Using the formula and substituting $\hat H_0$: $$ \begin{align*} \hat H_0^{(2)} & = \int d^3r \hat\Psi^{\dagger}(\mathbf r) \hat H_0 \hat\Psi(\mathbf r)\\ & = \sum\limits_{i=1}^{N} \int d^3r \hat\Psi^{\dagger}(\mathbf r)\left[-\frac{\hbar^2}{2M}\nabla_i^2 + U(\mathbf r_i)\right] \hat\Psi(\mathbf r) \end{align*} $$ However, my book neglects the sum over $i$ and writes simply $$ \hat H_0^{(2)} = \int d^3r \hat\Psi^{\dagger}(\mathbf r)\left[-\frac{\hbar^2}{2M}\nabla^2 + U(\mathbf r)\right] \hat\Psi(\mathbf r) $$ For the interaction part after substituting $\hat H_I$, I get $$ \begin{align*} \hat H_I^{(2)} & = \int d^3rd^3r' \hat\Psi^{\dagger}(\mathbf r)\hat\Psi^{\dagger}(\mathbf r') \hat H_I \hat\Psi(\mathbf r) \hat\Psi(\mathbf r') \\ & = \frac{1}{2}\sum\limits_{\substack{i,j\\i\neq j}}^N \int d^3rd^3r' \hat\Psi^{\dagger}(\mathbf r) \hat\Psi^{\dagger}(\mathbf r') V(\mathbf r_i, \mathbf r_j) \hat\Psi(\mathbf r)\hat\Psi(\mathbf r') \end{align*} $$

However, my book writes only $$ \hat H_I^{(2)} = \frac{1}{2}\int d^3rd^3r' \hat\Psi^{\dagger}(\mathbf r) \hat\Psi^{\dagger}(\mathbf r') V(1,2) \hat\Psi(\mathbf r)\hat\Psi(\mathbf r') $$

Why do we ignore the sums in second quantization? How to interpret $V(1,2)$ instead $V(\mathbf r_i, \mathbf r_j)$? Why do we write $\nabla^2$ and $U(\mathbf r)$ instead $\nabla_i^2$ and $U(\mathbf r_i)$ in the expression of $\hat H_0^{(2)}$?

Answer 1

The entire point of second quantization is that we don't need to account for individual particles when writing the Hamiltonian. The information about the number of particles is encoded in the states, and the Hamiltonian is the same for whatever number of particles there is in the system. So there will never be a summation over different particles.
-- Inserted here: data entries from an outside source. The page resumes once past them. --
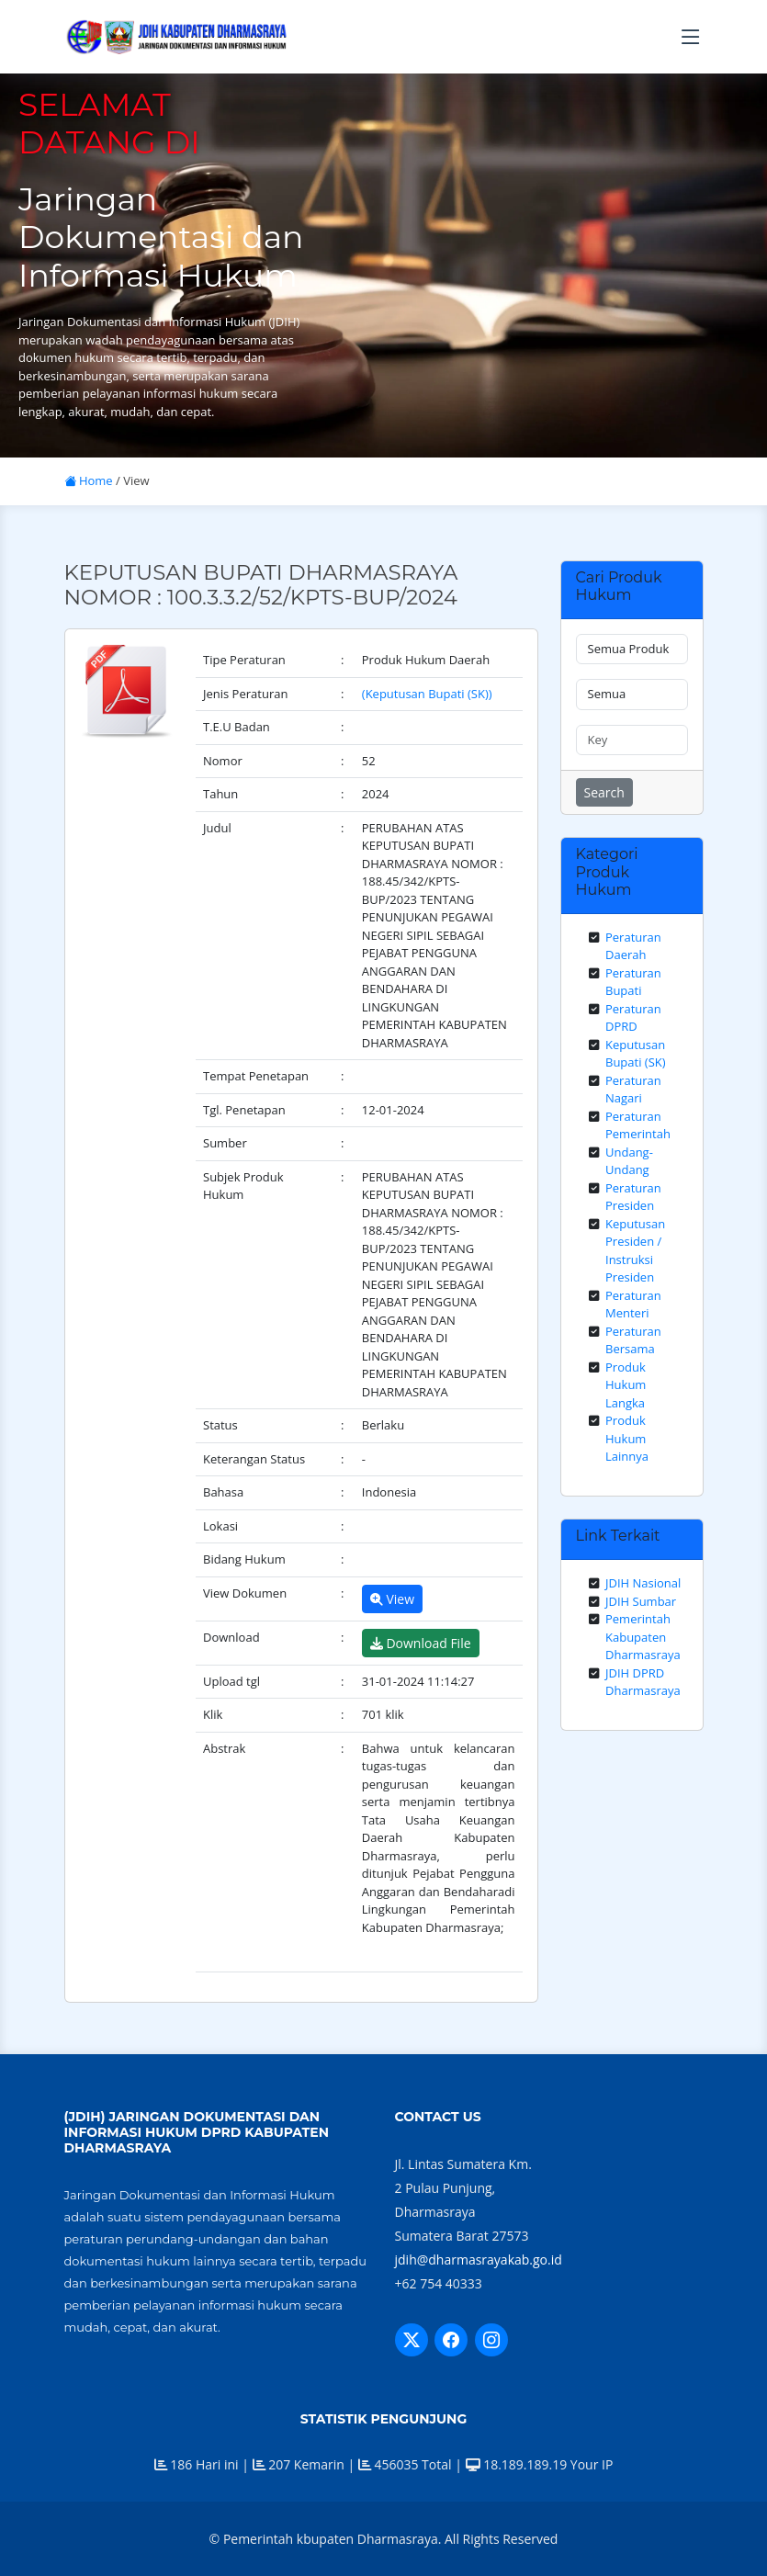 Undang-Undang (629, 1161)
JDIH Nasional (643, 1583)
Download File (420, 1643)
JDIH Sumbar (640, 1601)
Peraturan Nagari (633, 1089)
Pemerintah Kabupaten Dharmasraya (643, 1636)
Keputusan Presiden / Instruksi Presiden (635, 1250)
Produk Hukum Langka (625, 1385)
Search (604, 792)
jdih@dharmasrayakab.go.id (478, 2259)
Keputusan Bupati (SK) (635, 1053)
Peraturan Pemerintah (638, 1125)
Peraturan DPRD (633, 1017)
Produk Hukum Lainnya (627, 1438)
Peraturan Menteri (633, 1304)
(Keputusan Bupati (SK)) (427, 693)
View (392, 1599)
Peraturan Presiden (633, 1197)
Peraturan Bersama (633, 1340)
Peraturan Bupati (633, 982)
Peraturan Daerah (633, 946)
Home (88, 480)
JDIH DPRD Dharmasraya (643, 1682) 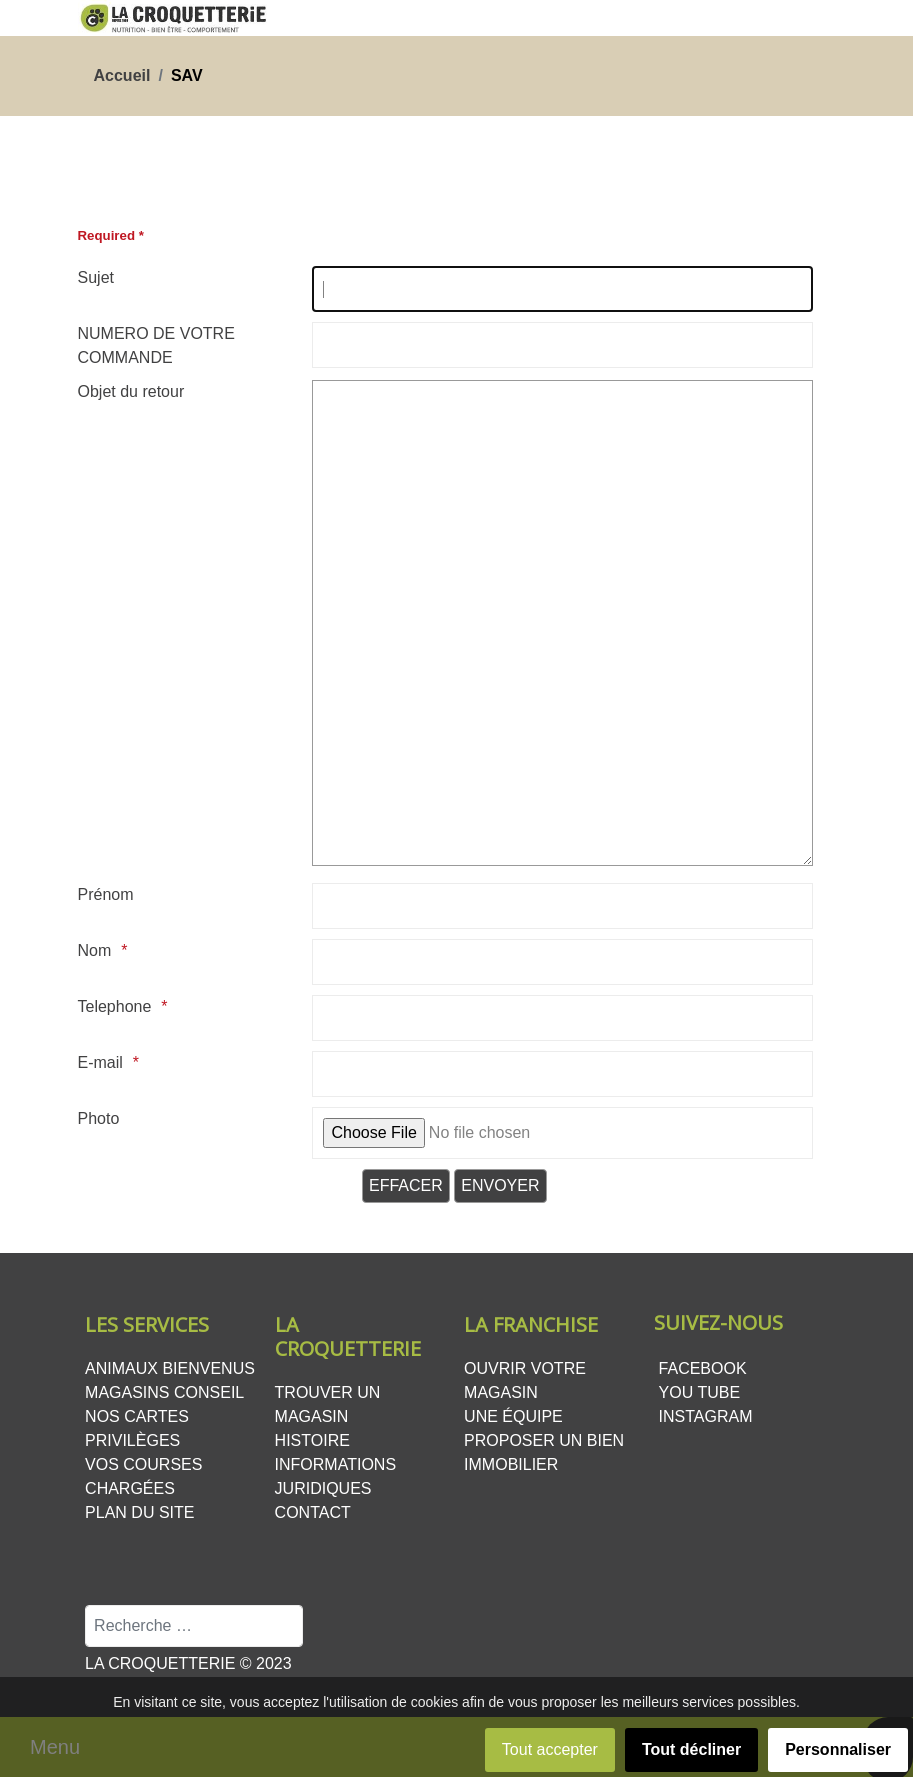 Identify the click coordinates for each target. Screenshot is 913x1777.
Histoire (312, 1440)
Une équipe (513, 1416)
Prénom (106, 894)
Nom (95, 950)
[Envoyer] (500, 1186)
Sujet (96, 277)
The field operators take care of that for us. An operator like $$\Psi^{\dagger}({\bf r})\Psi({\bf r}) $$ will be a delta-function if there is a particle at position ${\bf r}$, then $\int d^dr \Psi^{\dagger}({\bf r})\Psi({\bf r})$ will count the total number of particles.

Similarly, $$\int d^dr\Psi^{\dagger}({\bf r})\left[-\nabla^2+U({\bf r})\right]\Psi({\bf r}) $$ will act on each of the particles, without summing over them explicitly. The field-operator will 'pick' on whether there is a particle or not at ${\bf r}$.

The two-particle operator is similar, only now we have to check whether two particles exist, at positions ${\bf r},{\bf r}'$.